Model and Software Downloads
The full model requires the use of the commercial version of GoldSim to run or view it. Unfortunately, the Academic version is limited to 500 modeling elements, and I could not make the model that small. If you do not have a license for running GoldSim, you can still try the full version for 30 days using the GoldSim Evaluation Version. This will allow you to fully manipulate the model and edit it as well.
A log of version upgrades:
- v1.0: The original release
- v1.001: Modified to be fully metric (using Bq and Sv instead of Ci and REM)
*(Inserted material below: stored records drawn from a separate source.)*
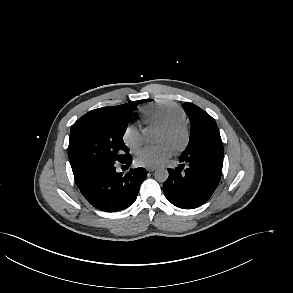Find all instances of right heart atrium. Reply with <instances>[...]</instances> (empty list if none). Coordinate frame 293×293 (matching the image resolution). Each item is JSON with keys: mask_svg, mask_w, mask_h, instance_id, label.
<instances>
[{"mask_svg": "<svg viewBox=\"0 0 293 293\" xmlns=\"http://www.w3.org/2000/svg\"><path fill=\"white\" fill-rule=\"evenodd\" d=\"M123 143L131 150L137 149L142 144V134L133 124L125 127L122 135Z\"/></svg>", "mask_w": 293, "mask_h": 293, "instance_id": "right-heart-atrium-1", "label": "right heart atrium"}]
</instances>
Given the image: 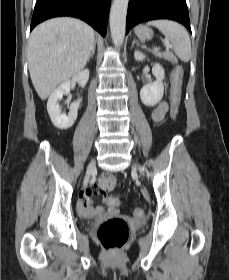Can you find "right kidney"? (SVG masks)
I'll return each instance as SVG.
<instances>
[{
  "label": "right kidney",
  "mask_w": 229,
  "mask_h": 280,
  "mask_svg": "<svg viewBox=\"0 0 229 280\" xmlns=\"http://www.w3.org/2000/svg\"><path fill=\"white\" fill-rule=\"evenodd\" d=\"M89 79V69H85L75 75L72 80L77 82L82 88L85 87ZM71 81L67 80L62 83L57 89H55L50 95L47 102V111L51 118L52 123L61 130L70 128L77 119L78 108L81 103V99H78L70 106L68 115L62 114L59 106V100L62 99L65 93L70 92Z\"/></svg>",
  "instance_id": "ca27d5eb"
}]
</instances>
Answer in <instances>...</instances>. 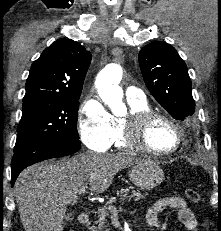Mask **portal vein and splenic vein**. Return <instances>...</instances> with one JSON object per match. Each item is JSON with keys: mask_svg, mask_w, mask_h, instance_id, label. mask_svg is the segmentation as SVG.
Segmentation results:
<instances>
[{"mask_svg": "<svg viewBox=\"0 0 221 231\" xmlns=\"http://www.w3.org/2000/svg\"><path fill=\"white\" fill-rule=\"evenodd\" d=\"M83 193H85V187H82L78 190V194H83ZM111 209H115V207L112 206Z\"/></svg>", "mask_w": 221, "mask_h": 231, "instance_id": "portal-vein-and-splenic-vein-1", "label": "portal vein and splenic vein"}]
</instances>
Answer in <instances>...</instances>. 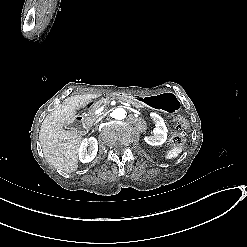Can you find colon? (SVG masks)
<instances>
[{"instance_id":"obj_1","label":"colon","mask_w":247,"mask_h":247,"mask_svg":"<svg viewBox=\"0 0 247 247\" xmlns=\"http://www.w3.org/2000/svg\"><path fill=\"white\" fill-rule=\"evenodd\" d=\"M187 130V122L184 117H177L174 119L173 132L171 134L170 142L174 147H181L184 141V135Z\"/></svg>"}]
</instances>
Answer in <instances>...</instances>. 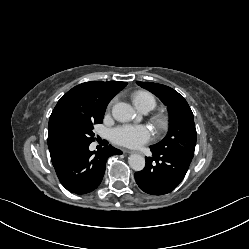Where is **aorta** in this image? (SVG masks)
I'll return each instance as SVG.
<instances>
[{
    "label": "aorta",
    "instance_id": "aorta-1",
    "mask_svg": "<svg viewBox=\"0 0 249 249\" xmlns=\"http://www.w3.org/2000/svg\"><path fill=\"white\" fill-rule=\"evenodd\" d=\"M135 111L127 103H116L112 108V116L119 122H128L134 118ZM130 167L135 171H141L145 167V158L139 154H132L128 158Z\"/></svg>",
    "mask_w": 249,
    "mask_h": 249
}]
</instances>
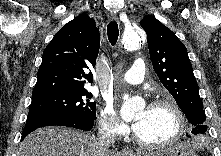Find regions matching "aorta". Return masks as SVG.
<instances>
[{
    "label": "aorta",
    "instance_id": "aorta-1",
    "mask_svg": "<svg viewBox=\"0 0 221 156\" xmlns=\"http://www.w3.org/2000/svg\"><path fill=\"white\" fill-rule=\"evenodd\" d=\"M143 34L135 29L127 30L121 38V45L127 50H134L141 46ZM124 103L120 113L124 119H132L135 112L143 107V102L137 98H130L128 95L123 96Z\"/></svg>",
    "mask_w": 221,
    "mask_h": 156
}]
</instances>
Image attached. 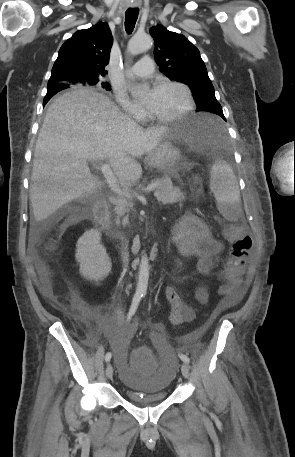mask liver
Returning a JSON list of instances; mask_svg holds the SVG:
<instances>
[{
	"instance_id": "obj_1",
	"label": "liver",
	"mask_w": 295,
	"mask_h": 457,
	"mask_svg": "<svg viewBox=\"0 0 295 457\" xmlns=\"http://www.w3.org/2000/svg\"><path fill=\"white\" fill-rule=\"evenodd\" d=\"M168 130L143 129L106 95L91 89L57 97L47 110L34 151L30 202L35 220L101 188L88 161L107 160L125 189L134 185L142 175L136 158L156 148Z\"/></svg>"
}]
</instances>
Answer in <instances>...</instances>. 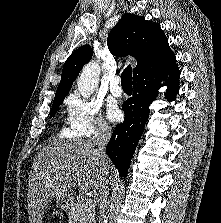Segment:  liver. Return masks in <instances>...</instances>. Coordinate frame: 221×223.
Segmentation results:
<instances>
[{
  "label": "liver",
  "mask_w": 221,
  "mask_h": 223,
  "mask_svg": "<svg viewBox=\"0 0 221 223\" xmlns=\"http://www.w3.org/2000/svg\"><path fill=\"white\" fill-rule=\"evenodd\" d=\"M110 162L102 166L92 141L56 140L35 157L28 183L30 223H41L48 203L78 185L82 191L96 189Z\"/></svg>",
  "instance_id": "liver-1"
}]
</instances>
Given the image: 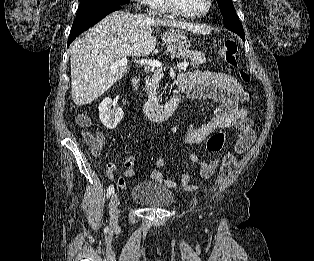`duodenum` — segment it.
I'll list each match as a JSON object with an SVG mask.
<instances>
[{
  "label": "duodenum",
  "instance_id": "obj_1",
  "mask_svg": "<svg viewBox=\"0 0 314 261\" xmlns=\"http://www.w3.org/2000/svg\"><path fill=\"white\" fill-rule=\"evenodd\" d=\"M138 86L139 79L135 77L131 81V90L136 100H138ZM180 99H181L180 95H174L164 105L145 103L144 104L145 113L150 119L157 122L168 120L177 109L180 103Z\"/></svg>",
  "mask_w": 314,
  "mask_h": 261
}]
</instances>
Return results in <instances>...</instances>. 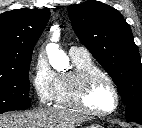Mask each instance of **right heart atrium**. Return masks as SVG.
Segmentation results:
<instances>
[{
    "instance_id": "obj_1",
    "label": "right heart atrium",
    "mask_w": 142,
    "mask_h": 128,
    "mask_svg": "<svg viewBox=\"0 0 142 128\" xmlns=\"http://www.w3.org/2000/svg\"><path fill=\"white\" fill-rule=\"evenodd\" d=\"M30 82L40 104L46 105L53 100L57 84V74L42 54L37 55L32 63Z\"/></svg>"
}]
</instances>
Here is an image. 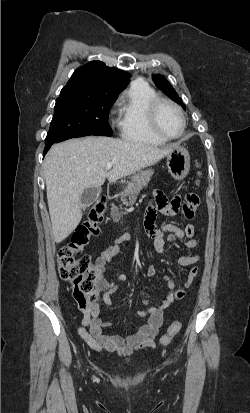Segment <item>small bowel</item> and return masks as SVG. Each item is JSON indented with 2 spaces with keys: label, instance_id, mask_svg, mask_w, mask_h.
<instances>
[{
  "label": "small bowel",
  "instance_id": "1",
  "mask_svg": "<svg viewBox=\"0 0 250 413\" xmlns=\"http://www.w3.org/2000/svg\"><path fill=\"white\" fill-rule=\"evenodd\" d=\"M182 202L183 195L181 193H176L172 198V201L168 203L162 192H156L147 208L144 226L147 237L153 238L154 248L158 254L168 261L174 262L178 266H192L185 287L177 289L174 280L170 276H165L164 280L167 283L168 293L162 298L158 306H149L146 310L139 311L137 315L142 318H147L146 323L141 325L134 333L125 336L104 333V329L111 328L113 324L110 321H102L100 319L98 304L89 307L79 306L83 313V318L77 331L80 337L92 350L98 353L107 351L115 352L120 356H128L135 351L154 348V340L163 323L164 309H166L173 301L184 298L186 289L196 282L198 275L197 264L200 261V256L182 255L172 259L165 251V241H178L186 249L197 248L199 242L194 238L196 231L195 225L187 224L184 228H180L171 223L163 224L160 227L155 225L157 211L168 216H176L180 212L179 207ZM128 239V235H123L121 238L108 244L95 260V267L99 273L97 280L98 288L103 292L102 300L107 306H112L111 294L117 290L119 284L126 280V277L121 274L117 276L115 281L108 280L105 276L106 264L119 252V244ZM156 273V267L154 265H149L147 268V275L149 277H154ZM142 303L148 305L147 300H143Z\"/></svg>",
  "mask_w": 250,
  "mask_h": 413
}]
</instances>
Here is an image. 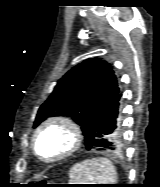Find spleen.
<instances>
[{
    "label": "spleen",
    "instance_id": "1",
    "mask_svg": "<svg viewBox=\"0 0 160 187\" xmlns=\"http://www.w3.org/2000/svg\"><path fill=\"white\" fill-rule=\"evenodd\" d=\"M69 176L73 184H114L117 180L112 162L102 157L75 164Z\"/></svg>",
    "mask_w": 160,
    "mask_h": 187
}]
</instances>
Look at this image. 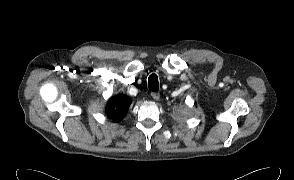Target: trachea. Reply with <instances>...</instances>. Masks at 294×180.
Listing matches in <instances>:
<instances>
[{
	"label": "trachea",
	"instance_id": "obj_1",
	"mask_svg": "<svg viewBox=\"0 0 294 180\" xmlns=\"http://www.w3.org/2000/svg\"><path fill=\"white\" fill-rule=\"evenodd\" d=\"M148 86H149V89L151 91H158L159 90V83H158V77L156 74H152L149 76L148 78Z\"/></svg>",
	"mask_w": 294,
	"mask_h": 180
}]
</instances>
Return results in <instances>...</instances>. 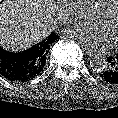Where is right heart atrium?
<instances>
[{
  "mask_svg": "<svg viewBox=\"0 0 118 118\" xmlns=\"http://www.w3.org/2000/svg\"><path fill=\"white\" fill-rule=\"evenodd\" d=\"M77 4L78 0H61L58 12V19L61 23H71L78 18Z\"/></svg>",
  "mask_w": 118,
  "mask_h": 118,
  "instance_id": "obj_1",
  "label": "right heart atrium"
}]
</instances>
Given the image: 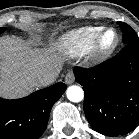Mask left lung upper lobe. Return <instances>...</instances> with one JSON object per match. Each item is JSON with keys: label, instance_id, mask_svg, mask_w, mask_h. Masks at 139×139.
I'll use <instances>...</instances> for the list:
<instances>
[{"label": "left lung upper lobe", "instance_id": "left-lung-upper-lobe-1", "mask_svg": "<svg viewBox=\"0 0 139 139\" xmlns=\"http://www.w3.org/2000/svg\"><path fill=\"white\" fill-rule=\"evenodd\" d=\"M120 28L123 32V42L124 44H128L133 41H139V37L136 32L126 23L118 22Z\"/></svg>", "mask_w": 139, "mask_h": 139}]
</instances>
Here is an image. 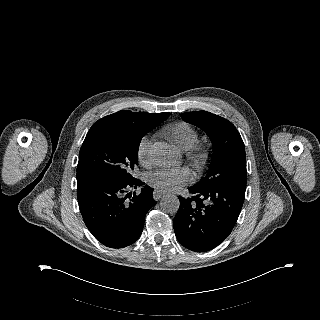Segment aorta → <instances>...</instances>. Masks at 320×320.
Wrapping results in <instances>:
<instances>
[{
	"label": "aorta",
	"instance_id": "762f6f07",
	"mask_svg": "<svg viewBox=\"0 0 320 320\" xmlns=\"http://www.w3.org/2000/svg\"><path fill=\"white\" fill-rule=\"evenodd\" d=\"M172 154L171 148L165 143H156L150 150L152 161L159 166L167 164ZM179 206V199L175 195H166L160 201L161 209L167 213H176Z\"/></svg>",
	"mask_w": 320,
	"mask_h": 320
}]
</instances>
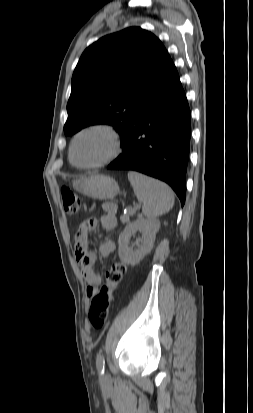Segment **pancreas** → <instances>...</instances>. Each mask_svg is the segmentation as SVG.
Here are the masks:
<instances>
[{
  "instance_id": "1",
  "label": "pancreas",
  "mask_w": 253,
  "mask_h": 413,
  "mask_svg": "<svg viewBox=\"0 0 253 413\" xmlns=\"http://www.w3.org/2000/svg\"><path fill=\"white\" fill-rule=\"evenodd\" d=\"M132 214H134V213H132V210H129L126 215H123V216L120 217L121 222H122V223H127V222H129L130 216H131Z\"/></svg>"
}]
</instances>
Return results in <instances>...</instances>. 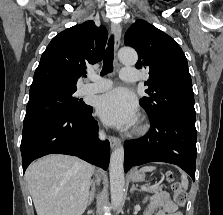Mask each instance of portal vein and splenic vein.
I'll return each instance as SVG.
<instances>
[{
    "label": "portal vein and splenic vein",
    "instance_id": "1",
    "mask_svg": "<svg viewBox=\"0 0 223 215\" xmlns=\"http://www.w3.org/2000/svg\"><path fill=\"white\" fill-rule=\"evenodd\" d=\"M157 185L154 183L153 185H150V183H145V187H142V189H148L151 190L152 187H156ZM141 188V187H140ZM71 199H73V197H71Z\"/></svg>",
    "mask_w": 223,
    "mask_h": 215
}]
</instances>
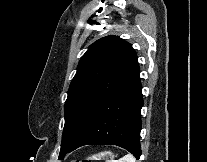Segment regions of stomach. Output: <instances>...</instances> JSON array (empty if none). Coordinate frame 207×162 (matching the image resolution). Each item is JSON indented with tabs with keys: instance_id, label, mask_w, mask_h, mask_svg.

- v1.1: Updated to better show sensitivities and to run under GoldSim v9.1
- v1.2: Modified to run under GoldSim v9.20
- v1.3: Modified to run under GoldSim v9.60
- v1.31: Modified to run under GoldSim v10.02; several bug fixes
- v1.4: Modified to run under GoldSim v10.50; minor improvements
- v2.0: Modified to run under GoldSim 11.1
- v2.1: Modified to run under GoldSim 12.0
Here are links to the full model and software needed to run it:
For those who cannot or do not desire to use GoldSim or the Evaluation version, I have made this model into a GoldSim Player-enabled model, so that anyone can run it using the (free) GoldSim Player. The Player version does have its limitations, however, and using the full version of GoldSim Pro will be much more satisfying.
Here is a link to the Player software needed to run it:
It is my hope that this Generic PA model will help to communicate the advantages of probabilistic modeling in a decision making context, and that it will serve as a template for further work.